ACTIVITY - Among the records that follow, find the line with "İlk kurulum aşamasında" and the line with "Aylık 5 $/kullanıcı". Set down those lines and all lines between them exactly, without adding anything.

INPUT FOR THIS TASK -
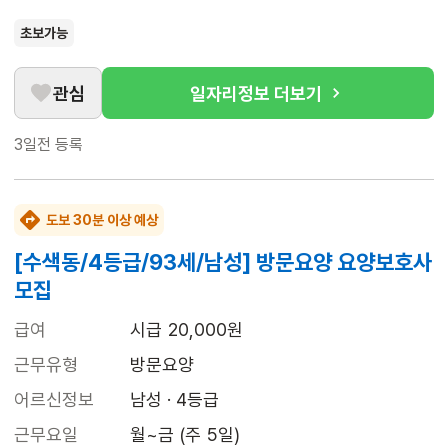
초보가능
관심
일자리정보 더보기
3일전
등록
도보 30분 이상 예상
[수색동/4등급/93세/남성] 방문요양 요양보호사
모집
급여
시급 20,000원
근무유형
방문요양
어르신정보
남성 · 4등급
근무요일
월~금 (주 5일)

--

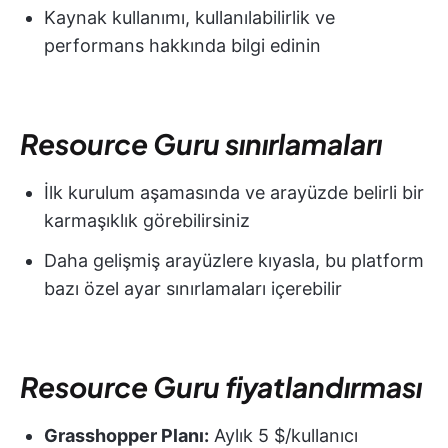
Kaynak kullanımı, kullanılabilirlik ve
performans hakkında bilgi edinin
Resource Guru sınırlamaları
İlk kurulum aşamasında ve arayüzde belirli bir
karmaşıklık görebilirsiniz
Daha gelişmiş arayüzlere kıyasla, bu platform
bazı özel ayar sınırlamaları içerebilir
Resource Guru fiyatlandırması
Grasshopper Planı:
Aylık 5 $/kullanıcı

==

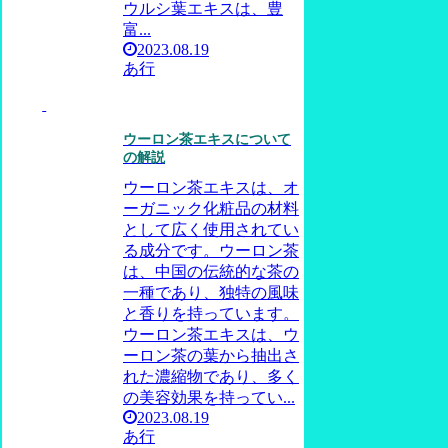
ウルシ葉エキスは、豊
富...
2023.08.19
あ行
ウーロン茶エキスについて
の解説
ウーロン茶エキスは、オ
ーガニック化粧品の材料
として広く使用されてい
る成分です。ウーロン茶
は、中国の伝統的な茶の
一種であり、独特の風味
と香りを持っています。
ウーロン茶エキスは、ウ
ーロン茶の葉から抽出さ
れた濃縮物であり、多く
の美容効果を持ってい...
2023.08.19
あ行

TASK ANSWER -
İlk kurulum aşamasında ve arayüzde belirli bir
karmaşıklık görebilirsiniz
Daha gelişmiş arayüzlere kıyasla, bu platform
bazı özel ayar sınırlamaları içerebilir
Resource Guru fiyatlandırması
Grasshopper Planı:
Aylık 5 $/kullanıcı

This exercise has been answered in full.